> _WORK TO BE COMPLETED_
In the entries below, which lines run from the one containing "8.4.1. Documentazione" to the one containing "KWALIFIKACJA WOJS"? Copy exactly those lines, ends included, and no others.

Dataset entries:
──────────────────────────────

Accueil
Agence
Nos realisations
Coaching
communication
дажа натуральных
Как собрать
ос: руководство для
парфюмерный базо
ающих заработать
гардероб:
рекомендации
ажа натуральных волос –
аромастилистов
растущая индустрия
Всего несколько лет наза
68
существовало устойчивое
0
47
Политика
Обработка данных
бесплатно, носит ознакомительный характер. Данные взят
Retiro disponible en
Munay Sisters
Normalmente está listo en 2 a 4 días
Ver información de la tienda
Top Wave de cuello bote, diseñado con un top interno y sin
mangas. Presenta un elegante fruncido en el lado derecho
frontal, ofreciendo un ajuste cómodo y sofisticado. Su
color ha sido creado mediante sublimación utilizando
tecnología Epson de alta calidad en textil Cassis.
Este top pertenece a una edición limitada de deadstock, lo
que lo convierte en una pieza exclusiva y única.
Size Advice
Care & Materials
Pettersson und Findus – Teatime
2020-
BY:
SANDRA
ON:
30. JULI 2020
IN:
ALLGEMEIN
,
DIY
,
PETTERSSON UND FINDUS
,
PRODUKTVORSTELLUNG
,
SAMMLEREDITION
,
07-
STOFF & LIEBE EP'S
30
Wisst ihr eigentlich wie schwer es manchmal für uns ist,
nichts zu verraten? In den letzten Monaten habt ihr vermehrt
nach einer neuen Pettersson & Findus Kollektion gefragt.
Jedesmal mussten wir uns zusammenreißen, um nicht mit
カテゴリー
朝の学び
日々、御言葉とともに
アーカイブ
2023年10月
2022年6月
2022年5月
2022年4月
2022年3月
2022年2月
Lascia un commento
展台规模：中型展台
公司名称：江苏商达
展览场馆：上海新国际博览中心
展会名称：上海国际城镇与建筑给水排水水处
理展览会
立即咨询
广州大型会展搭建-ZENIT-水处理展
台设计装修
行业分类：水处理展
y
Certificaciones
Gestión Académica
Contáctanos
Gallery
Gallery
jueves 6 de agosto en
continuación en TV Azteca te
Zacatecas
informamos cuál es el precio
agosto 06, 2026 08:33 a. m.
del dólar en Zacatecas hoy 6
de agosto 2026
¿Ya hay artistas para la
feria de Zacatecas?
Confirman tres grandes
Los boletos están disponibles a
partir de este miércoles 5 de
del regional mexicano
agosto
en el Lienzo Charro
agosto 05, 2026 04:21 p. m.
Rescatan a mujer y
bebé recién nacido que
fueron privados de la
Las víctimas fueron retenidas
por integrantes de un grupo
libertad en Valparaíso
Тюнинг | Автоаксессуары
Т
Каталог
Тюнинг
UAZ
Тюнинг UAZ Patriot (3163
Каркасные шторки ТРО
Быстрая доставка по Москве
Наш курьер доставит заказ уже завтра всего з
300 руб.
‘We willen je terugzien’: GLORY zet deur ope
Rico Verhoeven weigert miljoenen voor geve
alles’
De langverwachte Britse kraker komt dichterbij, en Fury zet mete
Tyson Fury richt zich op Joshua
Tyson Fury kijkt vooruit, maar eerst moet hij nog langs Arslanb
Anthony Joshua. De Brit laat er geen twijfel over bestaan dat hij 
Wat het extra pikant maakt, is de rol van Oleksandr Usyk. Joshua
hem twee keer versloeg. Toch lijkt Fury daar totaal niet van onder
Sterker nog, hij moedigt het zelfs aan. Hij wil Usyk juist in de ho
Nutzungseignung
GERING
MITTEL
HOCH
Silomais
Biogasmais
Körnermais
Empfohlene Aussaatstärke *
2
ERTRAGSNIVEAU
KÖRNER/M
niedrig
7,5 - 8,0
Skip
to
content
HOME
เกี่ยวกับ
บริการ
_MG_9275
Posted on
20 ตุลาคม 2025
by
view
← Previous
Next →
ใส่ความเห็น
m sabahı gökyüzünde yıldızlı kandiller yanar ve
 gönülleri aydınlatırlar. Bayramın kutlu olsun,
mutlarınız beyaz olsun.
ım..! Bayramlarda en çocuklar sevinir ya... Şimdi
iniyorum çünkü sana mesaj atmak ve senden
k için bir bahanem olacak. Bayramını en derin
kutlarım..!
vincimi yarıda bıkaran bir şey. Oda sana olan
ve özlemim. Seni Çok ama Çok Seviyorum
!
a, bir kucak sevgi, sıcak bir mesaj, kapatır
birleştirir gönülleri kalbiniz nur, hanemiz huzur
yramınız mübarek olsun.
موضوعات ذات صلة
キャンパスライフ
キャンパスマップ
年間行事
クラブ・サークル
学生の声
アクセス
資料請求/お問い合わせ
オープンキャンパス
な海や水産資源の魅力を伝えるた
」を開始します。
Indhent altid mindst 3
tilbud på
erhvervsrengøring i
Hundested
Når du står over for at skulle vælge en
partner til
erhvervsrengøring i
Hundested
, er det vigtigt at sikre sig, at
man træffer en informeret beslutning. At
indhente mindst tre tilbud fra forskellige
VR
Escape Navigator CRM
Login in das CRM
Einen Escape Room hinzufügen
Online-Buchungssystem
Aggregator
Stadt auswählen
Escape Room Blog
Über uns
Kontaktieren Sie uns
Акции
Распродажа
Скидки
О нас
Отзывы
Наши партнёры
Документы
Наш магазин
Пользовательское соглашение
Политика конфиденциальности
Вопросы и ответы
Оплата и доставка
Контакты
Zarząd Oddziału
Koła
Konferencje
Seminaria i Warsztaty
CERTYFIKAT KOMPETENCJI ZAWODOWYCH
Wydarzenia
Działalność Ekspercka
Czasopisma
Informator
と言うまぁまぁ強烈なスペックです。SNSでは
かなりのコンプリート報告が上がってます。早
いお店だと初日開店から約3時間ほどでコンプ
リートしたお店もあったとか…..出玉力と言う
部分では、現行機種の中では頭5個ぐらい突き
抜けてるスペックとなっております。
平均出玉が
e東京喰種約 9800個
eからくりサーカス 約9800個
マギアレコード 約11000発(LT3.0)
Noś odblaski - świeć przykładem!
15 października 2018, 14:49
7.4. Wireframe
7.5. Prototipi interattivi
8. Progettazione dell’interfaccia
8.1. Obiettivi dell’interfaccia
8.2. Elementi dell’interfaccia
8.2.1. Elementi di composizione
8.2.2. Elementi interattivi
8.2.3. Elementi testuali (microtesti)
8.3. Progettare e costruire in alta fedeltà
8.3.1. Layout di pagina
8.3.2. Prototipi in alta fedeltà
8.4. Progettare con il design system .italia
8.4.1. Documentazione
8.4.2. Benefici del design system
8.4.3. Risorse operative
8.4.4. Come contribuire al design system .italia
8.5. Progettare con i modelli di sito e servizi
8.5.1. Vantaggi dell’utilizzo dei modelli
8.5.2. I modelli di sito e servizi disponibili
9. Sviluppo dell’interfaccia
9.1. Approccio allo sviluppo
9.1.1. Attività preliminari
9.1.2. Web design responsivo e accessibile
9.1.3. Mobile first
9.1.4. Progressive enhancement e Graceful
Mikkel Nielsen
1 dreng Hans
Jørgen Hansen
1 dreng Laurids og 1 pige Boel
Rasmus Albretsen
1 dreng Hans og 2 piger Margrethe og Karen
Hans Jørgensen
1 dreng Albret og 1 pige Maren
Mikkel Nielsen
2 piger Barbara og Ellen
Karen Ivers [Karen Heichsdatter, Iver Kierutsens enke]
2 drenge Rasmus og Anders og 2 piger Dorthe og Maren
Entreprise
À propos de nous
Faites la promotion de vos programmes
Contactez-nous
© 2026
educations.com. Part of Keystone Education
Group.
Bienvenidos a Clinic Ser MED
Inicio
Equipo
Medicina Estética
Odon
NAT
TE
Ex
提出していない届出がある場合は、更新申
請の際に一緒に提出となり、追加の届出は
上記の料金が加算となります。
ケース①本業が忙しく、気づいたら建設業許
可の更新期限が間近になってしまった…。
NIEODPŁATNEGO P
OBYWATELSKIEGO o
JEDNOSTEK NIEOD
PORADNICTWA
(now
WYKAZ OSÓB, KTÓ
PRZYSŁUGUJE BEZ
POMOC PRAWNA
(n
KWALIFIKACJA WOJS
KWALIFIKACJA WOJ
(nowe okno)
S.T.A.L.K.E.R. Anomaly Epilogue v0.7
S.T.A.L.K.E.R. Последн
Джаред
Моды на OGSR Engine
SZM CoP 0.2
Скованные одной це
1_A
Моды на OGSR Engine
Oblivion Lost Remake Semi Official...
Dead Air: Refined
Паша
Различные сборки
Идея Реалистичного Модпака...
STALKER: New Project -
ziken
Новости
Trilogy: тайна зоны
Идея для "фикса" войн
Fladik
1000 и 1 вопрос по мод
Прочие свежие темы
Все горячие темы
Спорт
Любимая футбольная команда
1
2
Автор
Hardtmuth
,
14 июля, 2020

──────────────────────────────

> _FINAL ANSWER_
8.4.1. Documentazione
8.4.2. Benefici del design system
8.4.3. Risorse operative
8.4.4. Come contribuire al design system .italia
8.5. Progettare con i modelli di sito e servizi
8.5.1. Vantaggi dell’utilizzo dei modelli
8.5.2. I modelli di sito e servizi disponibili
9. Sviluppo dell’interfaccia
9.1. Approccio allo sviluppo
9.1.1. Attività preliminari
9.1.2. Web design responsivo e accessibile
9.1.3. Mobile first
9.1.4. Progressive enhancement e Graceful
Mikkel Nielsen
1 dreng Hans
Jørgen Hansen
1 dreng Laurids og 1 pige Boel
Rasmus Albretsen
1 dreng Hans og 2 piger Margrethe og Karen
Hans Jørgensen
1 dreng Albret og 1 pige Maren
Mikkel Nielsen
2 piger Barbara og Ellen
Karen Ivers [Karen Heichsdatter, Iver Kierutsens enke]
2 drenge Rasmus og Anders og 2 piger Dorthe og Maren
Entreprise
À propos de nous
Faites la promotion de vos programmes
Contactez-nous
© 2026
educations.com. Part of Keystone Education
Group.
Bienvenidos a Clinic Ser MED
Inicio
Equipo
Medicina Estética
Odon
NAT
TE
Ex
提出していない届出がある場合は、更新申
請の際に一緒に提出となり、追加の届出は
上記の料金が加算となります。
ケース①本業が忙しく、気づいたら建設業許
可の更新期限が間近になってしまった…。
NIEODPŁATNEGO P
OBYWATELSKIEGO o
JEDNOSTEK NIEOD
PORADNICTWA
(now
WYKAZ OSÓB, KTÓ
PRZYSŁUGUJE BEZ
POMOC PRAWNA
(n
KWALIFIKACJA WOJS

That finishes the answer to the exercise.